The limited effectiveness and old-school aggressiveness of these programs comes is nicely illustrated in the article by one person’s experience:
Larna Godsey, of Wichita, Kan., says she received a dozen phone calls about a diabetes drug study over the past year from a company that didn't identify itself. Ms. Godsey, 63, doesn't suffer from the disease, but she has researched it on the Internet and donated to diabetes-related causes. "I don't know if it's just a coincidence or if they're somehow getting my information," says Ms. Godsey, who filed a complaint with the FTC this year.
The article notes that one recruitment company, Acurian, has been the subject of over 500 FTC complaints regarding its tactics. It’s clear that Big Data is just the latest buzzword lipstick on the telemarketing pig. And that’s the real shame of it.

We have arrived at an unprecedented opportunity for patients, researchers, and private industry to come together and discuss, as equals, research priorities and goals. Online patient communities like Inspire and PatientsLikeMe have created new mechanisms to share clinical trial opportunities and even create new studies. Dedicated disease advocates have jumped right into the world of clinical research, with groups like the Cystic Fibrosis Foundation and Michael J. Fox Foundation no longer content with raising research funds, but actively leading the design and operations of new studies.

Some – not yet enough – pharmaceutical companies have embraced the opportunity to work more openly and honestly with patient groups. The scandal of stories like this is not the Wizard of Oz histrionics of secret computer algorithms, but that we as an industry continue to take the low road and resort to questionable boiler room tactics.

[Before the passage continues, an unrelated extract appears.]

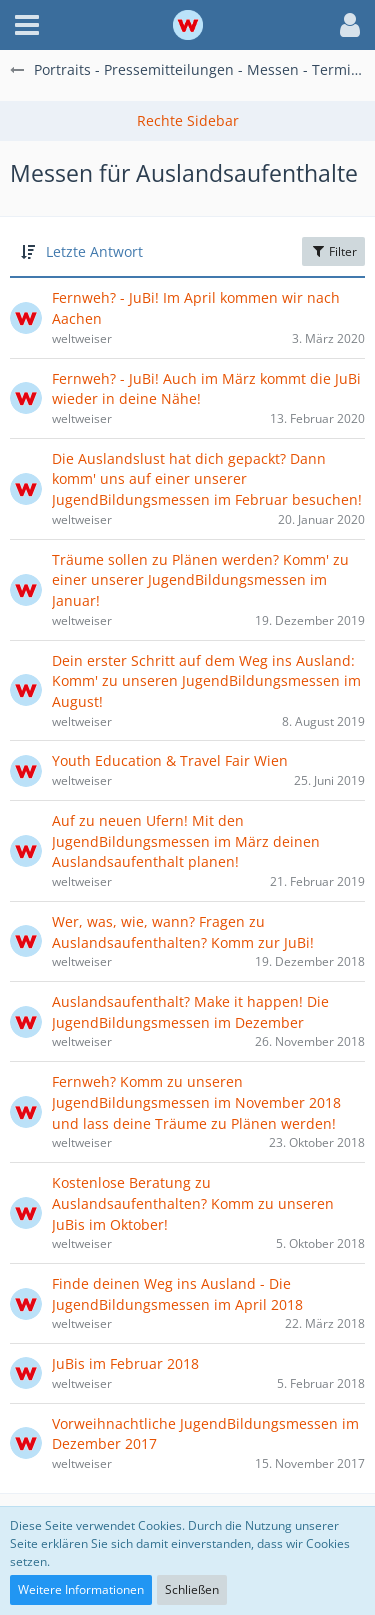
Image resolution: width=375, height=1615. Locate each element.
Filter (333, 251)
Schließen (192, 1589)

It’s past time for the entire patient recruitment industry to drop the sleaze and move into the 21st century. I would hope that patient groups and researchers will come together as well to vigorously oppose these kinds of tactics when they encounter them.

(*According to the article, Acurian "has said that calls related to medical studies aren't advertisements as defined by law," so we can agree to call them "solicitations".)